Meditation and yoga, particularly moving areas around the lower back and hips can have a good impact on inflammation.
Studies have shown that 10 or15 minutes of meditation a day over a two to three month period actually upregulated anti-inflammatory genes. So, meditation’s not just for relaxation and chilling out. They’re actually a lot of great internal processes that happen when we meditate.
Finally, there are other botanical/nutritional medicines that can be useful. Nutrients like magnesium, zinc, B complex and omega-three can be really helpful.
Curcumin, which is the active ingredient from turmeric has been shown to be a potent anti-inflammatory. There’ve been studies where curcumin was on par with Voltaren as pain relief.
Finally, herbs like Vitex can help elevate progesterone. Vitex can help restore the estrogen progesterone balance that happens to go off in endometriosis.
The first-line treatment for endometriosis pain is often painkillers, especially nonsteroidal anti-inflammatory drugs (NSAID) like Ibuprofen and Voltaren.
If a stronger painkiller is needed GPs may prescribe one called Mefenamic acid, a NSAID.
The oral contraceptive pill is a commonly used method to treat endometriosis. The problem with the pill is that it’s introducing more Estrogen into the system, which in some cases is actually part of the problem.

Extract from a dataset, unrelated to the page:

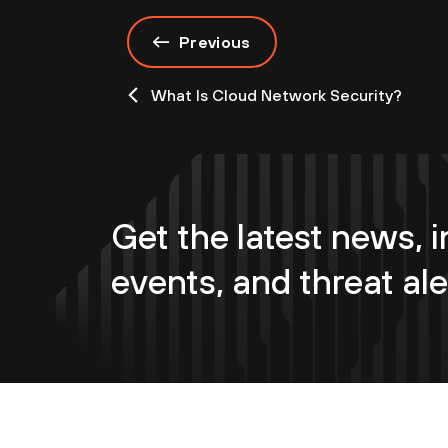
Previous
What Is Cloud Network Security?
Get the latest news, i
events, and threat ale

Doctors may also use other progesterone methods such as the Mirena coil. The Mirena coil, a hormonal intrauterine device (IUD) can be inserted into the uterus in general practice or during a laparoscopy. The IUD has been shown to reduce pain and symptoms in some patients.
There are also other progesterone methods such as Dienogest and some GnRH agonists which are injections that switch off the release of the reproductive hormones, inducing a menopause-like state.

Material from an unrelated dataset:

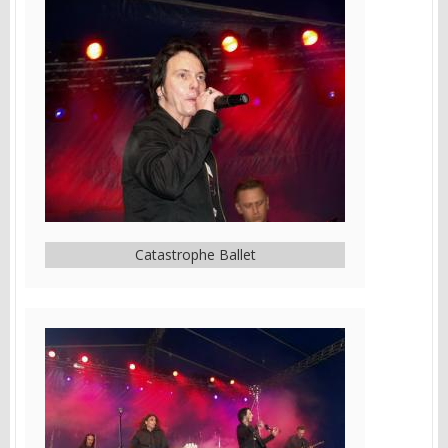
Catastrophe Ballet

The main surgical method is a laparoscopy to remove the endometriosis lesions. This is the only form of treatment that changes the physiology of your body (addressing the root cause), whereas all other forms of treatment support in reducing symptoms.

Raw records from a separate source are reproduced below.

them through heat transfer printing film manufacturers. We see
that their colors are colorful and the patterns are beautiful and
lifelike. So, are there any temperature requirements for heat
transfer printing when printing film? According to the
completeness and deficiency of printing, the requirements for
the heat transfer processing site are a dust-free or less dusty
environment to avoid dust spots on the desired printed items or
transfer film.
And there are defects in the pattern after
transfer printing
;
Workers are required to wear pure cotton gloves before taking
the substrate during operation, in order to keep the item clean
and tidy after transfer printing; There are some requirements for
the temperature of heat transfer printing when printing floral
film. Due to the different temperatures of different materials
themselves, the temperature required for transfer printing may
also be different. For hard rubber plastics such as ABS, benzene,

What are the side effects of traditional endometriosis treatment?
Pharmacological method side effects
The NSAIDs that are commonly used for pain relief can have gastric side effects. They can cause inflammation in the lining of the stomach leading to ulcers for individuals who are taking them for a long period of time.
Contraceptive pills have standard symptoms such as: headaches, migraines, increased blood pressure, nausea, irregular bleeding spotting, ms. People also can experience weight gain and mood changes such as depression.
The pill can also change the gut microbiome. Our gut microbiome is key to our overall health. Finally, the pill is also known to increase copper which can lead to the loss of other important minerals like magnesium, zinc and iron as well.
Progesterone methods can also lead to issues with thyroid health. And, these methods often mask symptoms rather than getting rid of them.
Surgical method side effects
Surgical methods also have side effects. Unfortunately, endometriosis can recur and it’s possible that you could have post-surgical complications.
What does the research say about cannabis for endometriosis?
There is a growing volume of research around cannabis and endometriosis. It’s been proven that the endocannabinoid system plays a part in endometriosis. There’s been research which has shown the positive impact of THC on inhibiting the development of endometriosis. And, a local Australian survey/study showed that women using cannabis to treat endometriosis were finding relief in their symptoms.
Case studies, individuals’ stories and the fact that the TGA is approving cannabis for endometriosis shows that cannabis has a place in the treatment of endometriosis. While we’re seeing promising results, no clinical trials have proven that cannabis can treat endometriosis.
Cannabis is not a magic bullet. It’s not a first-line treatment in Australia and is supplementary to other treatments. Just like any other medication, cannabis doesn’t work for everyone.
If you think that medical cannabis might be right for you, please consult your GP or another medical professional.